In February of 2012, University of Maryland basketball guard Terrell Stoglin apologized and deleted his tweet: “Loved sittin that bench today. [Smh] wow,” within an hour of posting it after a loss against Duke. By then, Stoglin’s tweet was widely publicized, but the basketball standout was not suspended for any games.
An Ohio State quarterback and Boston College women’s soccer forward each were suspended for a game for tweets that made national headlines in 2012.
Like many athletes, Wagner safeguards against negative repercussions by self-monitoring.
“I would never write something (about) an opinion on a game or referees. You just don’t know who’s going to read it and who’s going to be offended by it,” she said. “Everyone pretty much censors themselves.”

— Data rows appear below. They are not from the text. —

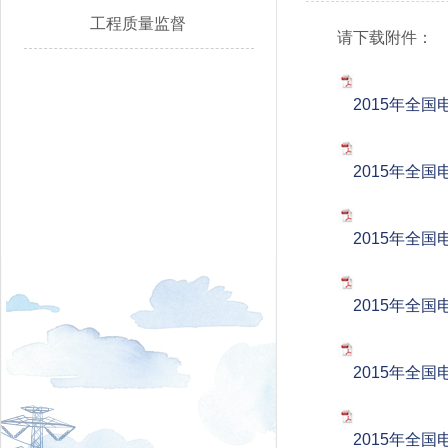
工程质量监督
请下载附件：
2015年全国
2015年全国
2015年全国
2015年全国
2015年全国
2015年全国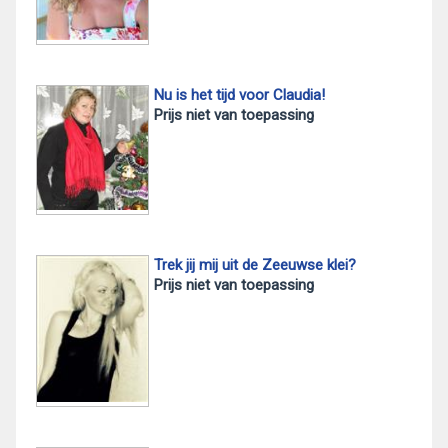
Nu is het tijd voor Claudia!
Prijs niet van toepassing
Trek jij mij uit de Zeeuwse klei?
Prijs niet van toepassing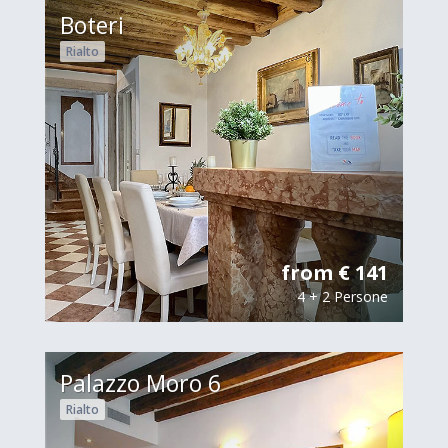
Boteri
Rialto
from € 141
4 + 2 Persone
Palazzo Moro 6
Rialto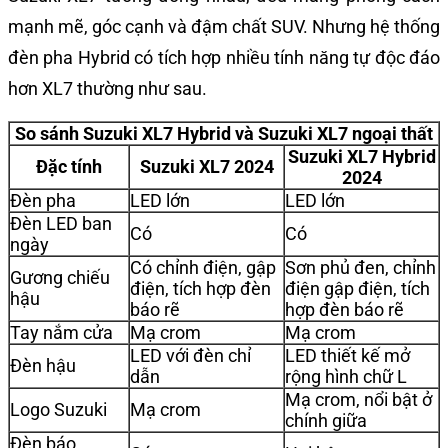
mạnh mẽ, góc cạnh và đậm chất SUV. Nhưng hệ thống
đèn pha Hybrid có tích hợp nhiều tính năng tự độc đáo
hơn XL7 thường như sau.
So sánh Suzuki XL7 Hybrid và Suzuki XL7 ngoại thất
Suzuki XL7 Hybrid
Đặc tính
Suzuki XL7 2024
2024
Đèn pha
LED lớn
LED lớn
Đèn LED ban
Có
Có
ngày
Có chỉnh điện, gập
Sơn phủ đen, chỉnh
Gương chiếu
điện, tích hợp đèn
điện gập điện, tích
hậu
báo rẽ
hợp đèn báo rẽ
Tay nắm cửa
Mạ crom
Mạ crom
LED với đèn chỉ
LED thiết kế mở
Đèn hậu
dẫn
rộng hình chữ L
Mạ crom, nổi bật ở
Logo Suzuki
Mạ crom
chính giữa
Đèn báo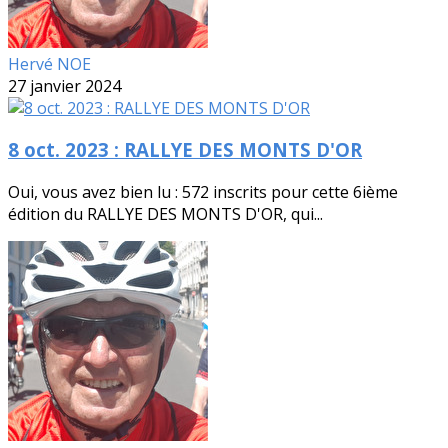
Hervé NOE
27 janvier 2024
8 oct. 2023 : RALLYE DES MONTS D'OR
Oui, vous avez bien lu : 572 inscrits pour cette 6ième
édition du RALLYE DES MONTS D'OR, qui...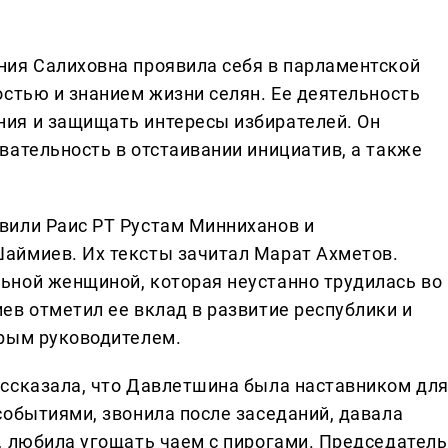
ния Салиховна проявила себя в парламентской
остью и знанием жизни селян. Ее деятельность
ия и защищать интересы избирателей. Он
вательность в отстаивании инициатив, а также
вили Раис РТ Рустам Минниханов и
аймиев. Их тексты зачитал Марат Ахметов.
ьной женщиной, которая неустанно трудилась во
ев отметил ее вклад в развитие республики и
дрым руководителем.
ссказала, что Давлетшина была наставником дл
событиями, звонила после заседаний, давала
, любила угощать чаем с пирогами. Председатель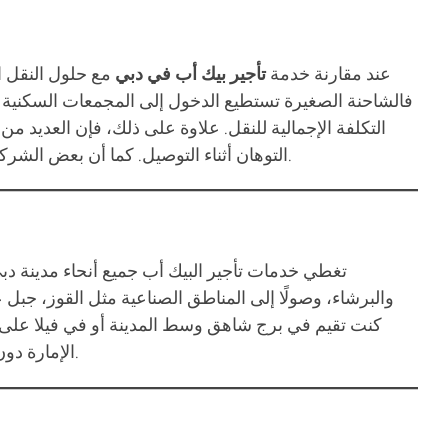
عند مقارنة خدمة
تأجير بيك أب في دبي
مع حلول النقل ا
فالشاحنة الصغيرة تستطيع الدخول إلى المجمعات السكنية 
التكلفة الإجمالية للنقل. علاوة على ذلك، فإن العديد 
التوهان أثناء التوصيل. كما أن بعض الشركات تتيح خدمة العمالة المساعدة عند الحاجة إلى التحميل والتنزيل أو تغليف الأثاث، وهو ما يوفر الكثير من الجهد على العميل.
تغطي خدمات تأجير البيك أب جميع أنحاء مدينة دبي 
والبرشاء، وصولًا إلى المناطق الصناعية مثل القوز، جبل 
كنت تقيم في برج شاهق وسط المدينة أو في فيلا عل
الإمارة دون صعوبة. بل إن بعض الشركات تقدم أيضًا خدمات البيك أب إلى إمارات مجاورة مثل الشارقة، عجمان، وأبوظبي عند الطلب.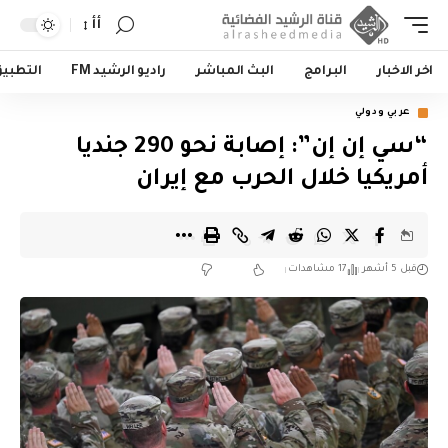
أأ
اخر الاخبار
البرامج
البث المباشر
راديو الرشيد FM
التطبي
عربي ودولي
“سي إن إن”: إصابة نحو 290 جنديا
أمريكيا خلال الحرب مع إيران
قبل 5 أشهر
17 مشاهدات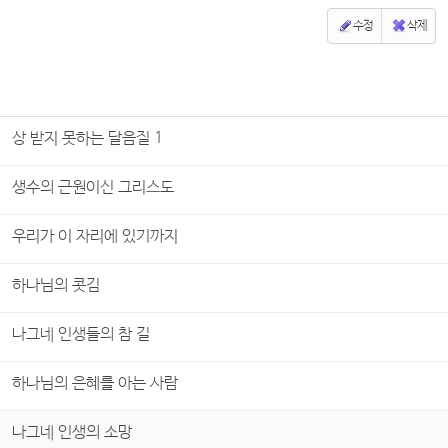
수정
삭제
상 받지 못하는 달음질 1
생수의 근원이신 그리스도
우리가 이 자리에 있기까지
하나님의 콧김
나그네 인생들의 참 길
하나님의 은혜를 아는 사람
나그네 인생의 소망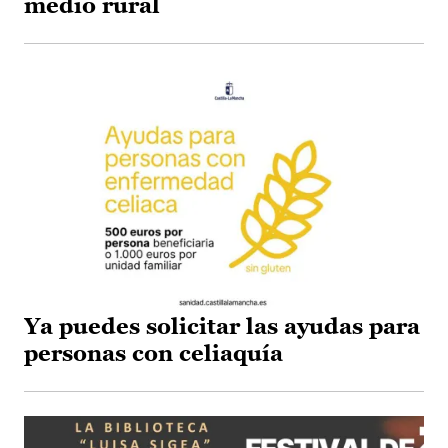
medio rural
Ya puedes solicitar las ayudas para
personas con celiaquía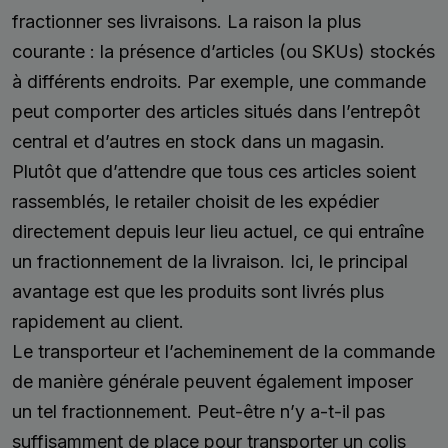
fractionner ses livraisons. La raison la plus
courante : la présence d’articles (ou SKUs) stockés
à différents endroits. Par exemple, une commande
peut comporter des articles situés dans l’entrepôt
central et d’autres en stock dans un magasin.
Plutôt que d’attendre que tous ces articles soient
rassemblés, le retailer choisit de les expédier
directement depuis leur lieu actuel, ce qui entraîne
un fractionnement de la livraison. Ici, le principal
avantage est que les produits sont livrés plus
rapidement au client.
Le transporteur et l’acheminement de la commande
de manière générale peuvent également imposer
un tel fractionnement. Peut-être n’y a-t-il pas
suffisamment de place pour transporter un colis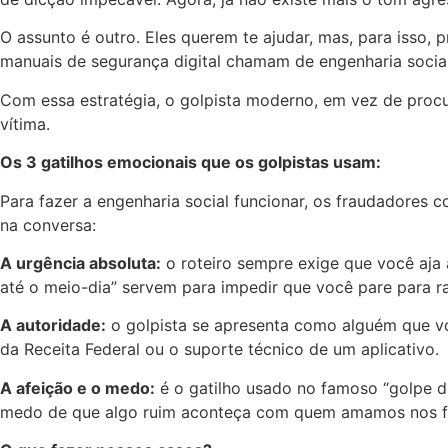
O assunto é outro. Eles querem te ajudar, mas, para isso
manuais de segurança digital chamam de engenharia social
Com essa estratégia, o golpista moderno, em vez de procu
vítima.
Os 3 gatilhos emocionais que os golpistas usam:
Para fazer a engenharia social funcionar, os fraudadores co
na conversa:
A urgência absoluta:
o roteiro sempre exige que você aja 
até o meio-dia” servem para impedir que você pare para ra
A autoridade:
o golpista se apresenta como alguém que vo
da Receita Federal ou o suporte técnico de um aplicativo.
A afeição e o medo:
é o gatilho usado no famoso “golpe d
medo de que algo ruim aconteça com quem amamos nos fa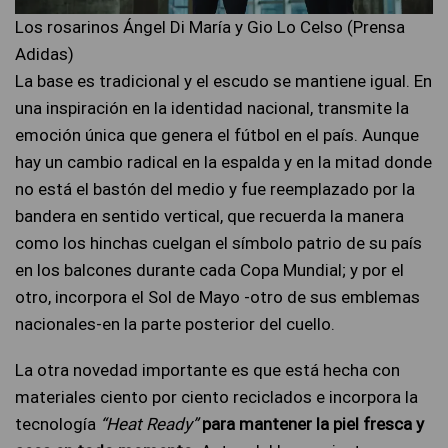
Los rosarinos Ángel Di María y Gio Lo Celso (Prensa
Adidas)
La base es tradicional y el escudo se mantiene igual. En
una inspiración en la identidad nacional, transmite la
emoción única que genera el fútbol en el país. Aunque
hay un cambio radical en la espalda y en la mitad donde
no está el bastón del medio y fue reemplazado por la
bandera en sentido vertical, que recuerda la manera
como los hinchas cuelgan el símbolo patrio de su país
en los balcones durante cada Copa Mundial; y por el
otro, incorpora el Sol de Mayo -otro de sus emblemas
nacionales-en la parte posterior del cuello.
La otra novedad importante es que está hecha con
materiales ciento por ciento reciclados e incorpora la
tecnología
“Heat Ready”
para mantener la piel fresca y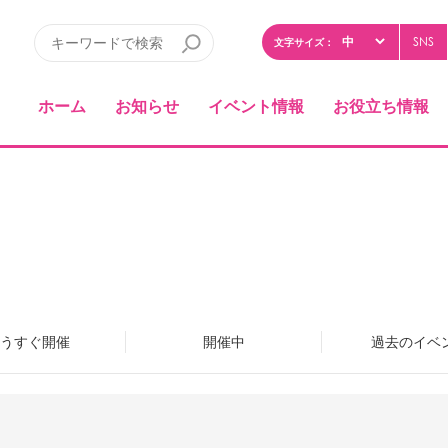
SNS
文字サイズ：
ホーム
お知らせ
イベント情報
お役立ち情報
うすぐ開催
開催中
過去のイベ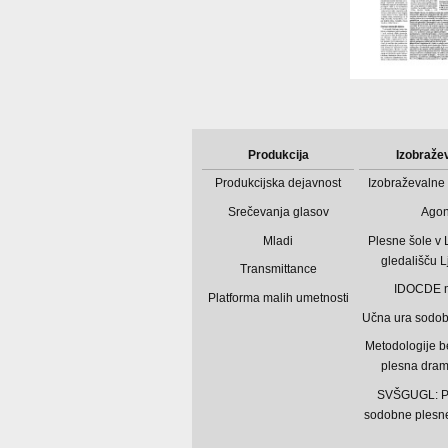
Produkcija
Izobraže
Produkcijska dejavnost
Izobraževalne 
Srečevanja glasov
Ago
Mladi
Plesne šole v
gledališču L
Transmittance
IDOCDE 
Platforma malih umetnosti
Učna ura sodo
Metodologije b
plesna dram
SVŠGUGL: P
sodobne plesne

Making scholarship student-athletes turn over their social media credentials is a “clear violation of the First Amendment,” Shear said.
Shear argues that the decision to monitor athletes’ social media activity does not make financial sense. “It’s absolutely insane for a school to get into the policing business of digital and social (media) online because of costs, resources. The liability is just incomprehensible.”
Shear maintained that the responsibility of tax-funded universities should be education, rather than a legal duty to review what “kids” are doing on personal accounts.
Towson’s athletic department requires all of its athletes to sign a social media document each year, handling each issue case by case, using the university’s Code of Conduct. Athletic Director Tricia Turley Brandenburg characterized it as “advice.”
“It’s trying to encourage, you know, good-behavior-on-and-off-the-court-type issues,” she said.
Turley Brandeburg emphasized that the social media advice is the “best” the university can do.
“Educating the athletes is much more effective than buying a program or assigning coaches to see what’s out there,” she said. “It’s part of our job as educators.”